◆ Try it
Copy out each line of the listing that has the word "июня" in it.
'''
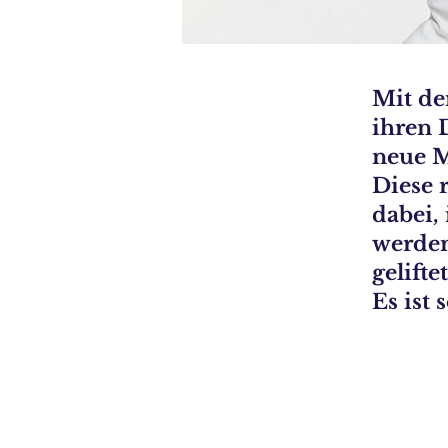
Mit de
ihren 
neue M
Diese 
dabei,
werden
gelifte
Es ist 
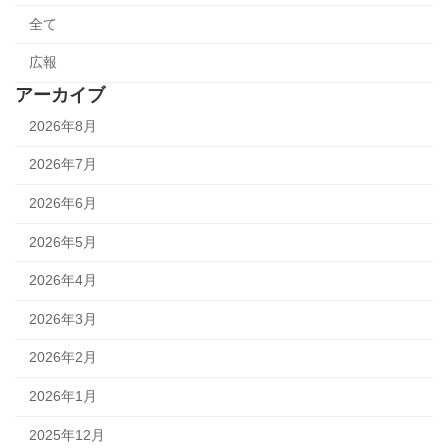
全て
広報
アーカイブ
2026年8月
2026年7月
2026年6月
2026年5月
2026年4月
2026年3月
2026年2月
2026年1月
2025年12月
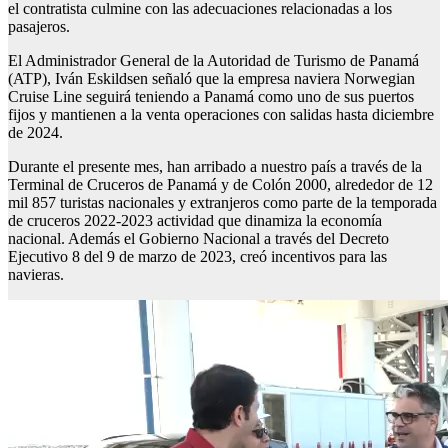
el contratista culmine con las adecuaciones relacionadas a los
pasajeros.
El Administrador General de la Autoridad de Turismo de Panamá
(ATP), Iván Eskildsen señaló que la empresa naviera Norwegian
Cruise Line seguirá teniendo a Panamá como uno de sus puertos
fijos y mantienen a la venta operaciones con salidas hasta diciembre
de 2024.
Durante el presente mes, han arribado a nuestro país a través de la
Terminal de Cruceros de Panamá y de Colón 2000, alrededor de 12
mil 857 turistas nacionales y extranjeros como parte de la temporada
de cruceros 2022-2023 actividad que dinamiza la economía
nacional. Además el Gobierno Nacional a través del Decreto
Ejecutivo 8 del 9 de marzo de 2023, creó incentivos para las
navieras.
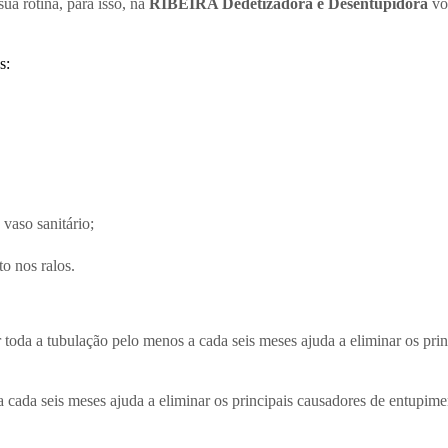
a rotina, para isso, na
RIBEIRA Dedetizadora e Desentupidora
vo
s:
 vaso sanitário;
o nos ralos.
 toda a tubulação pelo menos a cada seis meses ajuda a eliminar os pri
 cada seis meses ajuda a eliminar os principais causadores de entupime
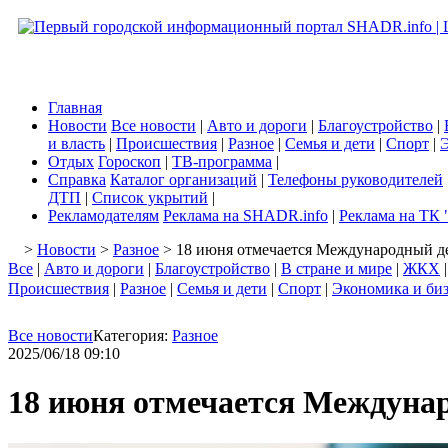
Главная
Новости
Все новости
|
Авто и дороги
|
Благоустройство
|
и власть
|
Происшествия
|
Разное
|
Семья и дети
|
Спорт
|
Э
Отдых
Гороскоп
|
ТВ-программа
|
Справка
Каталог организаций
|
Телефоны руководителей
ДТП
|
Список укрытий
|
Рекламодателям
Реклама на SHADR.info
|
Реклама на ТК 
>
Новости
>
Разное
> 18 июня отмечается Международный д
Все
|
Авто и дороги
|
Благоустройство
|
В стране и мире
|
ЖКХ
Происшествия
|
Разное
|
Семья и дети
|
Спорт
|
Экономика и би
Все новости
Категория:
Разное
2025/06/18 09:10
18 июня отмечается Междуна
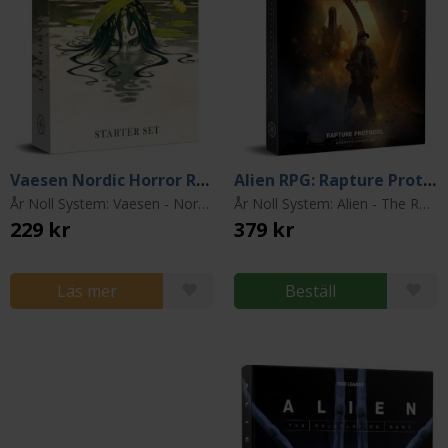
Vaesen Nordic Horror RPG: Starter Box
Alien RPG: Rapture Protocol
År Noll System: Vaesen - Nordic Horror Roleplaying
År Noll System: Alien - The Roleplaying Game
229 kr
379 kr
Läs mer
Beställ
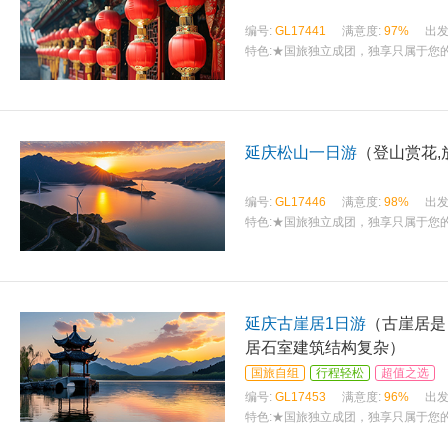
编号:
GL17441
满意度:
97%
出发
特色:
★国旅独立成团，独享只属于您的
延庆松山一日游
（登山赏花,
编号:
GL17446
满意度:
98%
出发
特色:
★国旅独立成团，独享只属于您的
延庆古崖居1日游
（古崖居是
居石室建筑结构复杂）
国旅自组
行程轻松
超值之选
编号:
GL17453
满意度:
96%
出发
特色:
★国旅独立成团，独享只属于您的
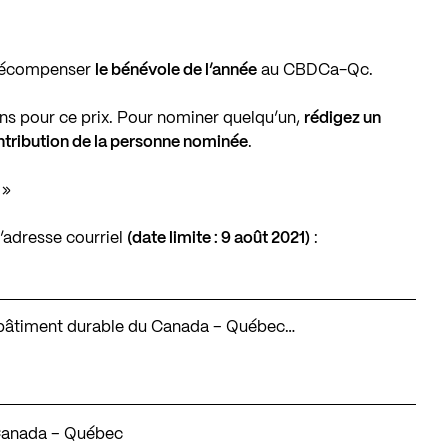
 récompenser
le bénévole de l’année
au CBDCa-Qc.
s pour ce prix. Pour nominer quelqu’un,
rédigez un
ntribution de la personne nominée
.
 »
l’adresse courriel
(date limite : 9 août 2021)
:
du bâtiment durable du Canada – Québec…
 Canada – Québec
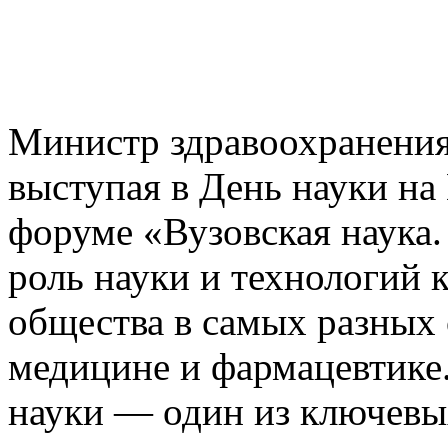
Министр здравоохранени
выступая в День науки н
форуме «Вузовская наука.
роль науки и технологий 
общества в самых разных с
медицине и фармацевтике
науки — один из ключевых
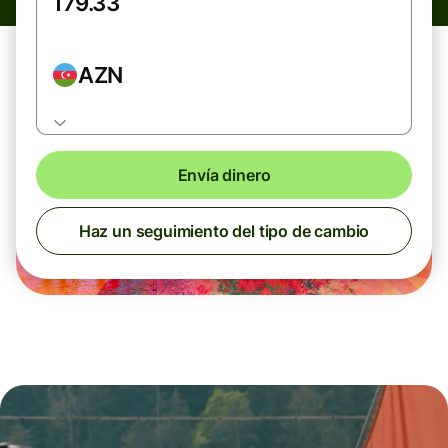
AZN
Envía dinero
Haz un seguimiento del tipo de cambio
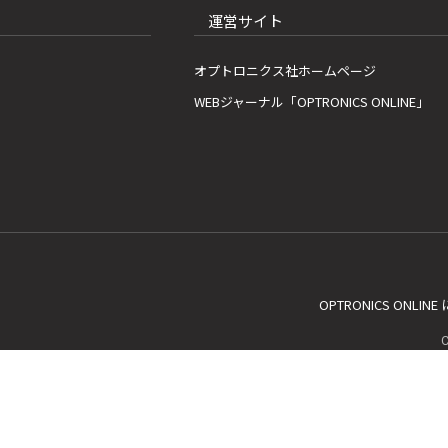
運営サイト
オプトロニクス社ホームページ
WEBジャーナル「OPTRONICS ONLINE」
OPTRONICS ONLIN
C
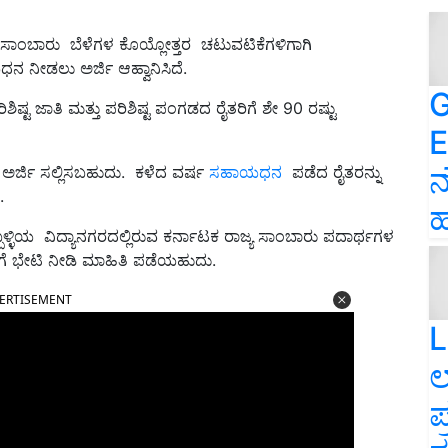
ಸಾಂಬಾರು ಬೆಳೆಗಳ ಕೊಯ್ಲೋತ್ತರ ಚಟುವಟಿಕೆಗಳಿಗಾಗಿ
 ನೀಡಲು ಅರ್ಜಿ ಆಹ್ವಾನಿಸಿದೆ.
G
ಿಶಿಷ್ಟ ಜಾತಿ ಮತ್ತು ಪರಿಶಿಷ್ಟ ಪಂಗಡದ ರೈತರಿಗೆ ಶೇ 90 ರಷ್ಟು
E
ನ
 ಅರ್ಜಿ ಸಲ್ಲಿಸಬಹುದು. ಕಳೆದ ವರ್ಷ
ಸಹಾಯಧನ
ಪಡೆದ ರೈತರನ್ನು
.
ಹ
ಬಳ್ಳಿಯ ವಿದ್ಯಾನಗರದಲ್ಲಿರುವ ಕರ್ನಾಟಕ ರಾಜ್ಯ ಸಾಂಬಾರು ಪದಾರ್ಥಗಳ
ಗೆ ಭೇಟಿ ನೀಡಿ ಮಾಹಿತಿ ಪಡೆಯಹುದು.
ERTISEMENT
L
ಲ
ಪ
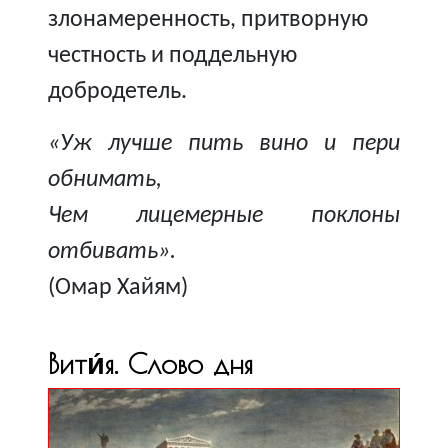
злонамеренность, притворную
честность и поддельную
добродетель.
«Уж лучше пить вино и пери
обнимать,
Чем лицемерные поклоны
отбивать».
(Омар Хайям)
Вити́я. Слово дня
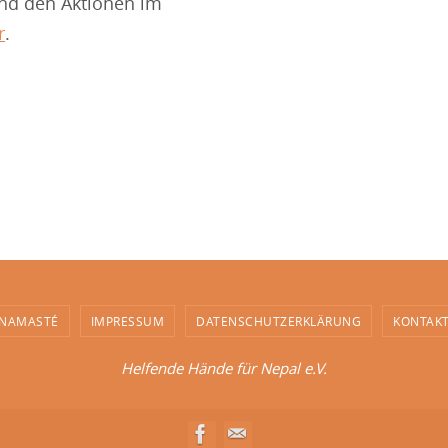
und den Aktionen im
r
.
NAMASTÉ
IMPRESSUM
DATENSCHUTZERKLÄRUNG
KONTAK
Helfende Hände für Nepal e.V.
'''
◆ Written reply
> 18 июня отмечается Международный д
18 июня отмечается Междуна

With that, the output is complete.